#### Exercise prompt:
Repeat exactly the lines of the entries below from the one with "Where is right iliac artery?" through the one with "Look at this", both ends included, and nothing else.

(Dataset entries)
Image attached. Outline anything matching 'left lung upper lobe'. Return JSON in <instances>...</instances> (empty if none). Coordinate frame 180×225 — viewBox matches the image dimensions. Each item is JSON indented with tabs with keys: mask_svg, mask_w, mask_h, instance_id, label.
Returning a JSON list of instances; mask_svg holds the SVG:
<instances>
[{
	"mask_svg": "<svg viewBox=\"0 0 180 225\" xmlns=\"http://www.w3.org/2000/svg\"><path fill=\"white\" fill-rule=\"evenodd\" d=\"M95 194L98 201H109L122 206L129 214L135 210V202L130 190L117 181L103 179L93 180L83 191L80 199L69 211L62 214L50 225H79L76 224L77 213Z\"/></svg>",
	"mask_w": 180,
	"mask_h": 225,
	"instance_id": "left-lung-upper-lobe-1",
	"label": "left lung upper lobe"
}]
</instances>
...
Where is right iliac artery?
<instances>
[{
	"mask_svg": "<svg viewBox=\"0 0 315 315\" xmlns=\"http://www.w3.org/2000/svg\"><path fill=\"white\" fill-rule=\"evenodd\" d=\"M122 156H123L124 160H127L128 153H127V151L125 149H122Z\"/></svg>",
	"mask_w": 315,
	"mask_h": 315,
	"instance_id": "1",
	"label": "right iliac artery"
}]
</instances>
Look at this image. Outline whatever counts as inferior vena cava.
---
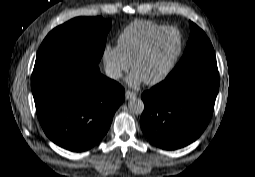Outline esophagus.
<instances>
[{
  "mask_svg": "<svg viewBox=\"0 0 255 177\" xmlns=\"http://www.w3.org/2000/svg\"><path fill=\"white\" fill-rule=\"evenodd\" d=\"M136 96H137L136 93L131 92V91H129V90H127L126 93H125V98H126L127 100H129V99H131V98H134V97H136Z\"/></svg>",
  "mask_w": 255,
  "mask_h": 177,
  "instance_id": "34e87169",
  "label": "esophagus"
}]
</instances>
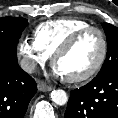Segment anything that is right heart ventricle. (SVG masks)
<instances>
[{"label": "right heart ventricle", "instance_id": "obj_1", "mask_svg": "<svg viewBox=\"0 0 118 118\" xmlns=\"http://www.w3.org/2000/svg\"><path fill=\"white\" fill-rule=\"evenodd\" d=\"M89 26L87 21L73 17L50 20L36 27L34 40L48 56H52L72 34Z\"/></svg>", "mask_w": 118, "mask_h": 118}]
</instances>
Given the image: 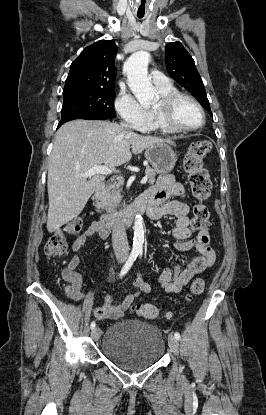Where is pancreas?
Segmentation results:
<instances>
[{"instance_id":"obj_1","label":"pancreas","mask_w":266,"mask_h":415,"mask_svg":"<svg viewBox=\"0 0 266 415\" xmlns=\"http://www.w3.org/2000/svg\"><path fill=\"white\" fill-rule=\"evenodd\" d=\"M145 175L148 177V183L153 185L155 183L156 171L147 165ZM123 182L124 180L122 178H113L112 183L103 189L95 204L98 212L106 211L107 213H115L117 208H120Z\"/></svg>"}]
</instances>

#### Result for this task:
Where is right iliac artery?
<instances>
[{
	"mask_svg": "<svg viewBox=\"0 0 315 315\" xmlns=\"http://www.w3.org/2000/svg\"><path fill=\"white\" fill-rule=\"evenodd\" d=\"M122 156H123L124 160H127L128 153H127V151L125 149H122Z\"/></svg>",
	"mask_w": 315,
	"mask_h": 315,
	"instance_id": "1",
	"label": "right iliac artery"
}]
</instances>
Look at this image. Outline whatever counts as inferior vena cava.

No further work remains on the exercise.